• _WHAT YOU HAVE TO DO_
Only the lines from the one containing "For every named" through the one containing "зарегистрируйтесь" should be printed, exactly as they appear below, with both ends included.

• _AVAILABLE DATA_
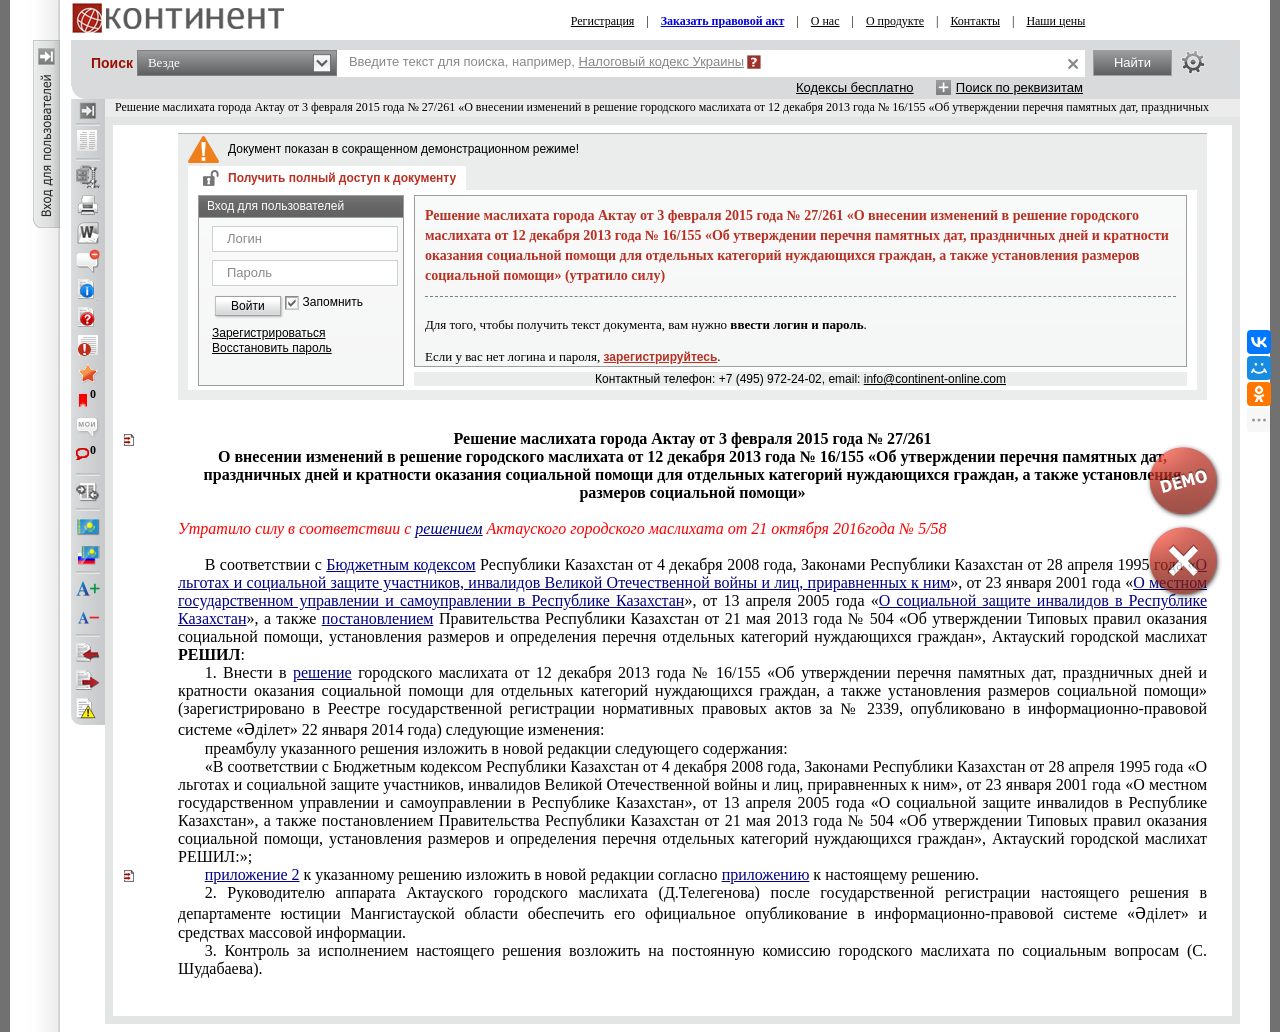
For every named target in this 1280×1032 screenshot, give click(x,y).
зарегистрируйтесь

...

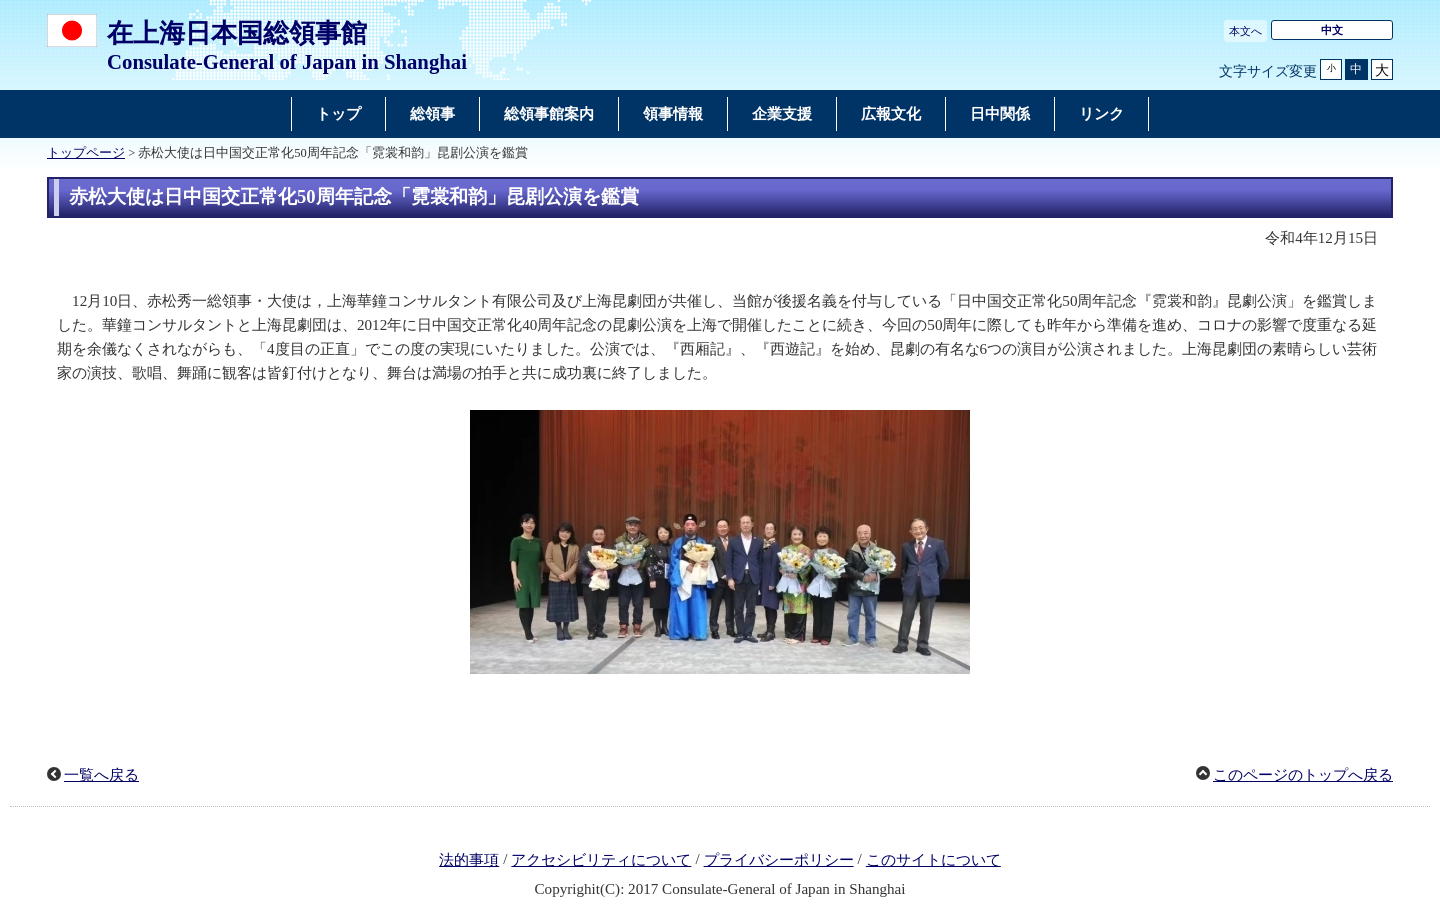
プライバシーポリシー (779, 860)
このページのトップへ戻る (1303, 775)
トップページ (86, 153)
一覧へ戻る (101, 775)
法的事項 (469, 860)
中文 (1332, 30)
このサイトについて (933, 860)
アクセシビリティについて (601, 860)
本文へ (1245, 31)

• _RESPONSE BOX_
For every named target in this 1280×1032 screenshot, give click(x,y).
зарегистрируйтесь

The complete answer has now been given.